As we noted on Friday, Miller Tabak economist Andrew Wilkinson suggested a link between the weak numbers and tax refunds (emphasis added):
Second is the delay to tax refunds due to year-end complications from the fiscal cliff. The IRS delayed the filing process to the end of January and as a result early filers accustomed to receiving refund checks are running behind schedule this year. According to a one source, tax refunds this time one year ago were running at $19 billion.
Perhaps Wal-Mart didn’t sell as many flat-screen televisions in February as they did a year ago on account of delayed filings and subsequent delays to refund checks.
Today, UBS economists led by Maury Harris put some numbers to that theory. They note that through the first two weeks of February, 2013 tax refunds total $55 billion – down 28 percent from last year.
The chart below shows the difference.
Harris writes (emphasis added):
The weakness mainly stems from a delayed filing season this year. The IRS officially began the filing season on January 30 this year versus January 17 last year due to the changes in tax code as part of the fiscal cliff deal. There has only been roughly 10 days of refunds issued this year versus about 17 days in 2012. However, recently the pace of refunds has picked up. For the first 10 days of this year’s filing season (thru Feb 14) versus the 10 first days of last year’s season (thru Feb 6), refunds are running a cumulative $55 bil versus $37 bil last year.
Admittedly, that comparison is not perfect, but what appears to have been a headwind for the consumer in late-Jan/early-Feb now appears to be turning into a tailwind as refunds are picking up the last few days. According to the IRS: “Last year, the IRS issued more than nine out of 10 refunds to taxpayers in less than 21 days, and it expects the same results in 2013.”
According to Harris, "Tax refunds are an anticipated annual recurring event and thus are more likely to affect consumption than temporary swings in tax rates and gasoline prices."
Jefferies analyst Daniel Binder has the same theory. In a note following the leak, he wrote:
Delayed tax refunds likely causing some temporary pain. While we have not yet conducted checks in February, our January checks indicated softness in the last week of the month. With the payroll tax increase and delay in tax refunds (more on that below) adding further pressure, it seems reasonable that Walmart sales could have fallen short of expectations so far this month. We suspect the same holds true for other retailers serving middle to lower income consumers as well.

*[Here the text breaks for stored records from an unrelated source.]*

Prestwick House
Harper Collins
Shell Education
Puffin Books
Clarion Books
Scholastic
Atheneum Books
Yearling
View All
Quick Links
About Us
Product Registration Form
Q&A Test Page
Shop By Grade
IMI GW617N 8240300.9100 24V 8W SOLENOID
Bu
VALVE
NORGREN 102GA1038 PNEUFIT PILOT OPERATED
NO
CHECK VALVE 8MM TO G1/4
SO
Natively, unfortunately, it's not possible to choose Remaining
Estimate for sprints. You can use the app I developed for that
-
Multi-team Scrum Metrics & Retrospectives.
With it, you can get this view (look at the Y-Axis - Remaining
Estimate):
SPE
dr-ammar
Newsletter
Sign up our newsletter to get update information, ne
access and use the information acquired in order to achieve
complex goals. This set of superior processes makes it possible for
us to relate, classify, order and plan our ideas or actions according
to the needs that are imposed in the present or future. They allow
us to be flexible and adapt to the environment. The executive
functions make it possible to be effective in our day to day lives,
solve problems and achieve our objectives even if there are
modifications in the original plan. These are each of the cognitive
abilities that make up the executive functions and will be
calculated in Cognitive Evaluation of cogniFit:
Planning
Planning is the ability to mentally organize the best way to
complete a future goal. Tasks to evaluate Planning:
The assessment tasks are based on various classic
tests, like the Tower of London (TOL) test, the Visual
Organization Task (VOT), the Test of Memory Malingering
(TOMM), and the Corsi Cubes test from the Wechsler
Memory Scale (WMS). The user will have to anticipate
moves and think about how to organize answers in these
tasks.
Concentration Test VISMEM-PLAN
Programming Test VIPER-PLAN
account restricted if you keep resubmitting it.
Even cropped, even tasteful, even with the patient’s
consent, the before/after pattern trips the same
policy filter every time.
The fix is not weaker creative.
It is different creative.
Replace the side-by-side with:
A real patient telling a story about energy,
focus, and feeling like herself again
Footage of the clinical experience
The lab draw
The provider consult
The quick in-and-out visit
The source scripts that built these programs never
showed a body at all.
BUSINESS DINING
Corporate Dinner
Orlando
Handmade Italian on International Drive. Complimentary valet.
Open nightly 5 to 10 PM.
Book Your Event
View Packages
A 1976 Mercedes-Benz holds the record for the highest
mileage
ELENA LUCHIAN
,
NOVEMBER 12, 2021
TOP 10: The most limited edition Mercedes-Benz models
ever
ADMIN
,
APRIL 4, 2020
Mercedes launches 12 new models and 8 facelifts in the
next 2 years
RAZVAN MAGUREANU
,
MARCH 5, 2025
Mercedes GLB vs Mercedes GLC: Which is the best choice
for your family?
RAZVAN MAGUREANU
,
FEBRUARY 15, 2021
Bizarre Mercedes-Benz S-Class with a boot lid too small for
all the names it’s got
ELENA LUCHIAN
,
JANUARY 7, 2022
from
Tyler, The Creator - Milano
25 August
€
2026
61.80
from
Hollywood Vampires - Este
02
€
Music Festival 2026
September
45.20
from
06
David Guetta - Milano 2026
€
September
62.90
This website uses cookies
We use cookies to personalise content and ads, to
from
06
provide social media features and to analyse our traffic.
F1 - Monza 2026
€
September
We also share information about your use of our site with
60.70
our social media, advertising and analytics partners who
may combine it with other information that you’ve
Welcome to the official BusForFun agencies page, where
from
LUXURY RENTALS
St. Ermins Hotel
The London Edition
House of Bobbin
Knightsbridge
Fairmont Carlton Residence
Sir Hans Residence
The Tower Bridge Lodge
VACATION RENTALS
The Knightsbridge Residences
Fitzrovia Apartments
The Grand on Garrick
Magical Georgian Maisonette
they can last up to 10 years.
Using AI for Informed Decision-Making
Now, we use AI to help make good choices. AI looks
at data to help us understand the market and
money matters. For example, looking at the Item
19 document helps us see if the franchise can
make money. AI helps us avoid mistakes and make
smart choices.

Putting things into perspective... While the payroll tax increase is likely to create pressure on consumer spending all year long, it is important to not underestimate the significance of the delay in tax refunds. At February 3 (beginning of the retail month for most retailers) there were $22.4 billion fewer tax refunds y-y. To put that into perspective, that equates to 8.5% of February retail sales last year. Now imagine that hitting all in a week or two... the impact is much greater. We are convinced this early Feb weakness will reverse and the wrong thing to do now is panic with knee jerk selling on the broad group. Clearly not all tax refunds get spent, and our analysis is for illustrative purposes, but it helps put things into perspective.
More up to date numbers include $77.5 billion in tax refunds as of February 14 versus $55 billion last year, so there is still a $22.5 billion gap, but that is down from a $39.3 billion gap on February 6. The gap should continue to reverse through the tax filing season and shorter term we would expect to see some stabilization in retail spending. For more detail, go to http://www.fms.treas.gov/dts/index.html
If that is the case, perhaps Wal-Mart will be pleasantly surprised with March sales figures.